Objective: We tested the hypothesis that eradication of Helicobacter pylori infection (Hp-I) could improve survival in a Greek cohort of AD patients, in a 5-year follow-up.
Method: Forty-six patients diagnosed with probable AD were enrolled in the analysis. Study population was classified into 3 groups: patients for whom Hp eradication treatment was successful; those for whom eradication of Hp had failed, they refused, and/or were noncompliant with eradication therapy; and those who were Hp negative at baseline. Cox proportional hazards model was built with all-cause mortality as the dichotomous outcome.

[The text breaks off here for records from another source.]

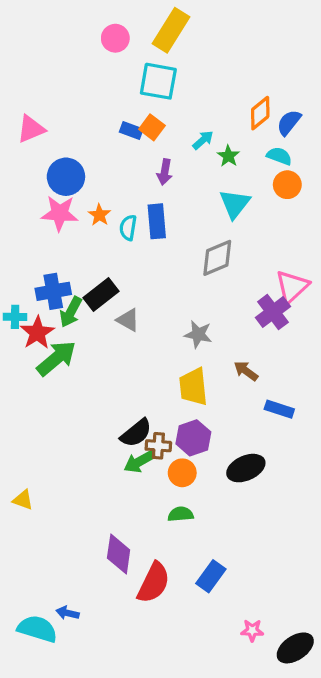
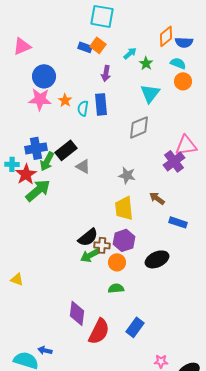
blue semicircle: (289, 123) -> (184, 42), turned -126
pink triangle: (292, 287) -> (186, 145), turned 35

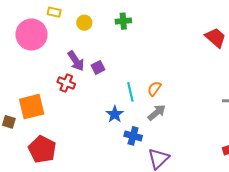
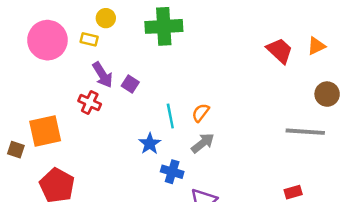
yellow rectangle: (54, 12) -> (89, 39), moved
green cross: (123, 21) -> (164, 26), size x1.8
yellow circle: (84, 23) -> (106, 18), moved
purple square: (98, 67) -> (130, 84), turned -32

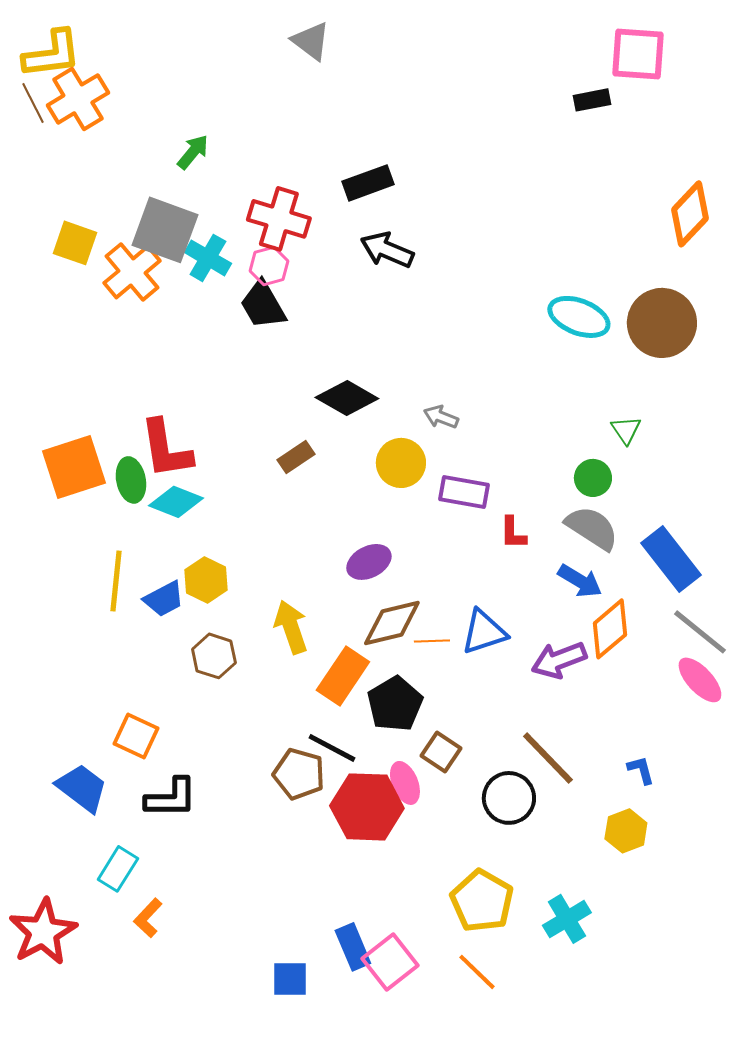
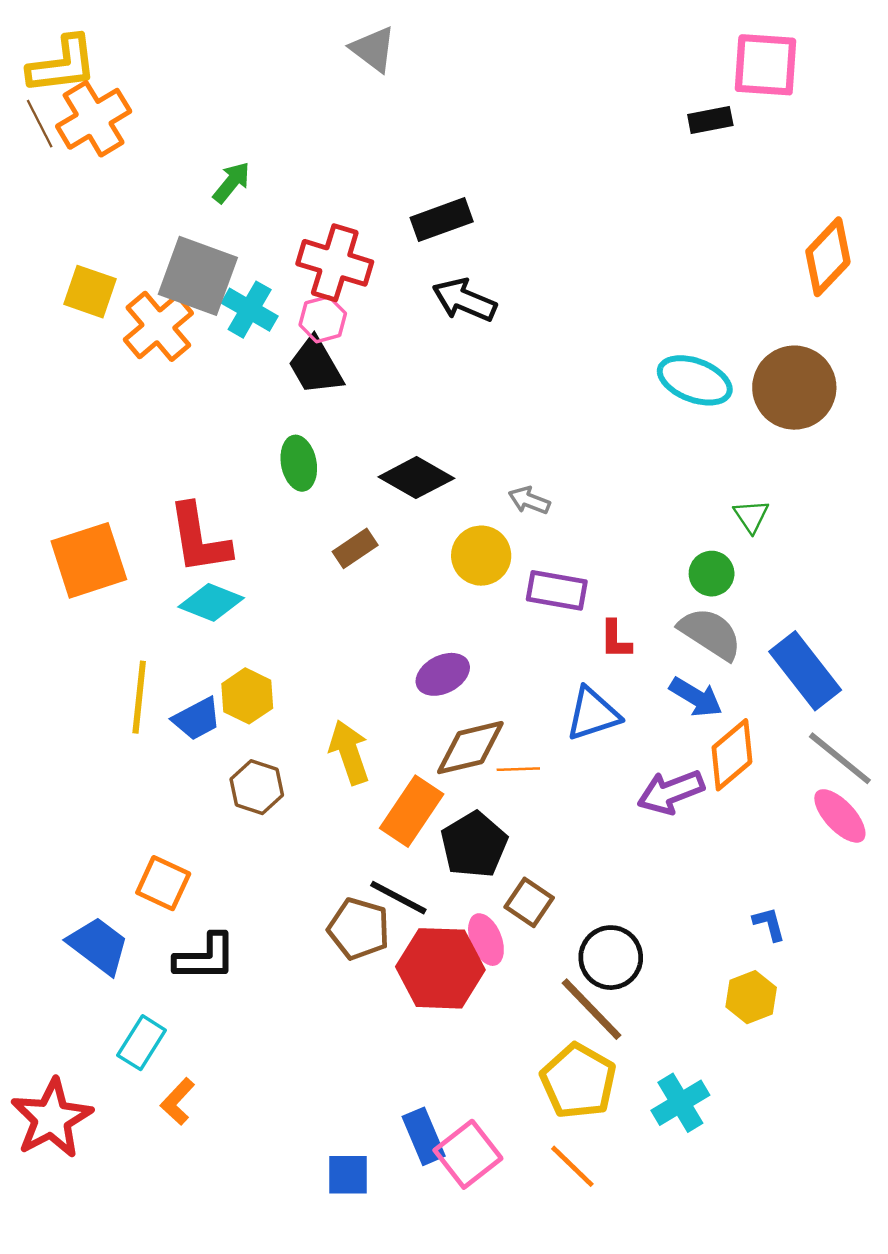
green ellipse: (131, 480) -> (299, 463), moved
blue triangle: (484, 632) -> (593, 714), moved
brown line: (548, 758) -> (592, 1009), moved

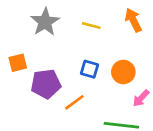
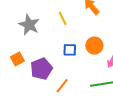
yellow line: (91, 25) -> (63, 18), turned 64
orange line: (74, 102) -> (62, 86), moved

Results: During the 5-year follow-up [47.19±15.11 mo (range 12 to 60)], overall 21 patients died and 25 patients remained alive. Patients who died were older and exhibited lower mean MMSE score compared with the patients still alive. Successful eradication of Hp-I was associated with a significantly lower mortality risk [HR (95% CI)=0.287 (0.114-0.725), P=0.008]. The results were similar in adjusted and unadjusted models, for age and MMSE at baseline.
Conclusion: Hp eradication regimen in AD patients is associated with a higher 5-year survival rate.